§ **Task to complete**: Bring together every line in the data that includes "DECODER".

(Data to use begins)

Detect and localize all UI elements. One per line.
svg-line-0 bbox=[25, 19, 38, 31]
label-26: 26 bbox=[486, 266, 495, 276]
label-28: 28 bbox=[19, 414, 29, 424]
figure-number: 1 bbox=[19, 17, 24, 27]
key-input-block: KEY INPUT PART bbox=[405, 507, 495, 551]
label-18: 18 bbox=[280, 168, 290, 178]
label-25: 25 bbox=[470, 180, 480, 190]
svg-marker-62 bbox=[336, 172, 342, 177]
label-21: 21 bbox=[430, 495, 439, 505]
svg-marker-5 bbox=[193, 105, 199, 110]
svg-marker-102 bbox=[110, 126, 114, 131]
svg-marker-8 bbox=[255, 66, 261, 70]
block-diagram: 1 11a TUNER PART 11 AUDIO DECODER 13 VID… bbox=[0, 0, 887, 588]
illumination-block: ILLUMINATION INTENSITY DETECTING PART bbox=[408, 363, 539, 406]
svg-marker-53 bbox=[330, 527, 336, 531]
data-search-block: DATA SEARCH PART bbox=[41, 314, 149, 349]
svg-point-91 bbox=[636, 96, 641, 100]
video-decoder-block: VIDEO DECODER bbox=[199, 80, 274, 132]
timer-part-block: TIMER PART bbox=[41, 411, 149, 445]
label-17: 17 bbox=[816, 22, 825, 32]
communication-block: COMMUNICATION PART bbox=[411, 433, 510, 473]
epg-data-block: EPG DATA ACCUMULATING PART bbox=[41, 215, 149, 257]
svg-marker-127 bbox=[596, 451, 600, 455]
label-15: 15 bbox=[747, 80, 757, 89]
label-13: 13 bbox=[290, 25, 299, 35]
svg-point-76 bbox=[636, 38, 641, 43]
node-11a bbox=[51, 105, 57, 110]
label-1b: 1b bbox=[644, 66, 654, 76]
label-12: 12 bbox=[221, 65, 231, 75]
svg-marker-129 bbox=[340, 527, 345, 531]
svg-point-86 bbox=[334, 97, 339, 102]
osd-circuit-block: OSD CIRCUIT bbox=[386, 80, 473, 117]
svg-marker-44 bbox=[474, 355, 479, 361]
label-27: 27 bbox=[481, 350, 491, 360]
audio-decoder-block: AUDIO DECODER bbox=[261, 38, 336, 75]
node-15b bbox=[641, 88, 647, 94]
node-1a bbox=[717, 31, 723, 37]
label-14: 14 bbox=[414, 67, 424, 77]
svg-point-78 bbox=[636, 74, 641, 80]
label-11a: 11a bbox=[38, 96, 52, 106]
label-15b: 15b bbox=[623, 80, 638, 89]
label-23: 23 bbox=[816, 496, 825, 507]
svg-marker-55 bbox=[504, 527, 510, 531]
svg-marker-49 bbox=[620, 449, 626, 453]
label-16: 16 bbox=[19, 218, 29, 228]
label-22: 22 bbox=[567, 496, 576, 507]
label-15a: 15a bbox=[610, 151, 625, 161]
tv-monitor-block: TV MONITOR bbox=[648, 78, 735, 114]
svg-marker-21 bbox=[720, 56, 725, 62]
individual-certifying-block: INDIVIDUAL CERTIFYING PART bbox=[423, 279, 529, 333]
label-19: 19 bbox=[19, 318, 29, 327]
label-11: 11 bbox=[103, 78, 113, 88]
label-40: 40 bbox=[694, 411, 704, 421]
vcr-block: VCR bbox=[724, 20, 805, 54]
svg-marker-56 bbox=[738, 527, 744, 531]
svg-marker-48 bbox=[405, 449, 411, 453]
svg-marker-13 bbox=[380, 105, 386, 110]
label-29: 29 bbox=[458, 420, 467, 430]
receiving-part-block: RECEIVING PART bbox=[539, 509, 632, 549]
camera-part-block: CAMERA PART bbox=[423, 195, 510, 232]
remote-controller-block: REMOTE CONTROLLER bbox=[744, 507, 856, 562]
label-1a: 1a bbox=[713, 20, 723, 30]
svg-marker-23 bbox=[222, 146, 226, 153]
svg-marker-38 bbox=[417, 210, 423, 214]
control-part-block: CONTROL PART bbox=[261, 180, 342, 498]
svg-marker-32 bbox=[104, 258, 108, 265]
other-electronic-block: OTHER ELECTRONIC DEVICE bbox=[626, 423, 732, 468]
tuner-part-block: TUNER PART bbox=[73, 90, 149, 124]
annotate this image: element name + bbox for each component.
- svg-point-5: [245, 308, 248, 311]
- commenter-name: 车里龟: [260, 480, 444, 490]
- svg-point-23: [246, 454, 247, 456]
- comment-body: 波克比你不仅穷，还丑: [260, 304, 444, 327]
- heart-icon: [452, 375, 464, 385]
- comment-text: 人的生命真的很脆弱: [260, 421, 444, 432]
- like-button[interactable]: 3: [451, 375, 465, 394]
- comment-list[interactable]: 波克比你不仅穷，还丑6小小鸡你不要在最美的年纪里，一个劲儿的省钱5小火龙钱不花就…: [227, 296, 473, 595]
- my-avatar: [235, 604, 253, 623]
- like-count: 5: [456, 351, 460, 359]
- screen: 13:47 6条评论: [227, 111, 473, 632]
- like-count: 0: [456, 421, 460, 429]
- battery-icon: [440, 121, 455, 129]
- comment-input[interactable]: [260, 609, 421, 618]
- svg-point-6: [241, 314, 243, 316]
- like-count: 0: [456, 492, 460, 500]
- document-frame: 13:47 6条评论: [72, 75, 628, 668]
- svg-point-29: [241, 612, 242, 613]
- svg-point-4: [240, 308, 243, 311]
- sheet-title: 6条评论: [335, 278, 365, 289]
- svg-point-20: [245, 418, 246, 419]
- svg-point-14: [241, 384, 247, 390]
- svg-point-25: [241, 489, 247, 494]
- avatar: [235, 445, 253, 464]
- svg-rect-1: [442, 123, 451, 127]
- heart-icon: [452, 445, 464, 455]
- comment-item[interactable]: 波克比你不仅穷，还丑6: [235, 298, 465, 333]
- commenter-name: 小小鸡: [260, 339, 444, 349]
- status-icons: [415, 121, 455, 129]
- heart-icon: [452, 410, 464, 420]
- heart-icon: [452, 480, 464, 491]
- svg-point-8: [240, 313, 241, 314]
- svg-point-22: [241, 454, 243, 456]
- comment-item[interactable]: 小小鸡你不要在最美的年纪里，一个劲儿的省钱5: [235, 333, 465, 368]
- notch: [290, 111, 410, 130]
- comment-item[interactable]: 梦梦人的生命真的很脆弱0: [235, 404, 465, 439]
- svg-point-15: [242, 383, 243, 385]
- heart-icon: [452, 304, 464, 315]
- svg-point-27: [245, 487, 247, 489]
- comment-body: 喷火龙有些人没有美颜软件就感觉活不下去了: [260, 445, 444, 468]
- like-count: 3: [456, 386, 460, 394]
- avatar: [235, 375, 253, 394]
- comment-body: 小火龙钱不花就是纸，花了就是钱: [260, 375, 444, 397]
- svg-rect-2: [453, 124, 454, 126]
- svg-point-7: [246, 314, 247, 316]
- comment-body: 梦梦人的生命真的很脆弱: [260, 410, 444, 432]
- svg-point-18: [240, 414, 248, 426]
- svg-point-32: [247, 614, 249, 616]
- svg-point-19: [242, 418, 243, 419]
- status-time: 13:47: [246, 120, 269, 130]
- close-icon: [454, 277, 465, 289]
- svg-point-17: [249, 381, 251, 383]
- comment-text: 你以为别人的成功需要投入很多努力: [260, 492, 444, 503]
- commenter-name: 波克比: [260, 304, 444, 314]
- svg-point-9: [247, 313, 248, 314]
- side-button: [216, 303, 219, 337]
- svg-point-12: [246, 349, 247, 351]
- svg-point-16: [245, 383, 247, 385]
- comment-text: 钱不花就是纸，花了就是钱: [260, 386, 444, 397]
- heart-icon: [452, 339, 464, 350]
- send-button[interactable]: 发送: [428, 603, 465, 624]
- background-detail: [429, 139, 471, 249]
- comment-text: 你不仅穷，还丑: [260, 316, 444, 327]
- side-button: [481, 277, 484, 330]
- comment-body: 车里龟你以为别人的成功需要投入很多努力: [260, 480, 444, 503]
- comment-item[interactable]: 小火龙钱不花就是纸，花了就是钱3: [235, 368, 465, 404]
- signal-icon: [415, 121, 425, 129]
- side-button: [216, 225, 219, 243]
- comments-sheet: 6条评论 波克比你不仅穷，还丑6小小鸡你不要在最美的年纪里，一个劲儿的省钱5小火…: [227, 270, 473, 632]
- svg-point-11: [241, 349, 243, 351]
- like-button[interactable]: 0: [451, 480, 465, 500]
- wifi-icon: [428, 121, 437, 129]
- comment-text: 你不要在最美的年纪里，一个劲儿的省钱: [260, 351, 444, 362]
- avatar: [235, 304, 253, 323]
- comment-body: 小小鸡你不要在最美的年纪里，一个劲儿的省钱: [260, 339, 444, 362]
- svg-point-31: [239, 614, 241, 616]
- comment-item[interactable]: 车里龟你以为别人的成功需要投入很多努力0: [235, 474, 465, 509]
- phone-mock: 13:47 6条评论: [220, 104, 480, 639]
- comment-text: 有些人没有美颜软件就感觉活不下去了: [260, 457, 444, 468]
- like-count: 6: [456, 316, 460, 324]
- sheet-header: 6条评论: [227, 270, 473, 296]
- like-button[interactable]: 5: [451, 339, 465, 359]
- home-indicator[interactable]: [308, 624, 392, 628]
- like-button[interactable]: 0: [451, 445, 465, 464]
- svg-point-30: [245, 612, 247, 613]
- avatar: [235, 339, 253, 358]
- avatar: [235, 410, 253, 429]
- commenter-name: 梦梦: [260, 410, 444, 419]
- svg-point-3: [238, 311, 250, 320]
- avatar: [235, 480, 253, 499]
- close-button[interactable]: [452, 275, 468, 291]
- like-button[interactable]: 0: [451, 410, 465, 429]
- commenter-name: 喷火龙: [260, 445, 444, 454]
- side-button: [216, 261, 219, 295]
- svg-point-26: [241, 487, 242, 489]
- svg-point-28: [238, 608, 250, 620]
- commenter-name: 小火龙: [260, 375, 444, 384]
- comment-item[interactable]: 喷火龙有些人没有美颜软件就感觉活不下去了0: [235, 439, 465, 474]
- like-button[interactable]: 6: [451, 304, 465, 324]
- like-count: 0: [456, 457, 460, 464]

(Data to use ends)

§ **Answer section**:
block-diagram: 1 11a TUNER PART 11 AUDIO DECODER 13 VID… bbox=[0, 0, 887, 588]
video-decoder-block: VIDEO DECODER bbox=[199, 80, 274, 132]
audio-decoder-block: AUDIO DECODER bbox=[261, 38, 336, 75]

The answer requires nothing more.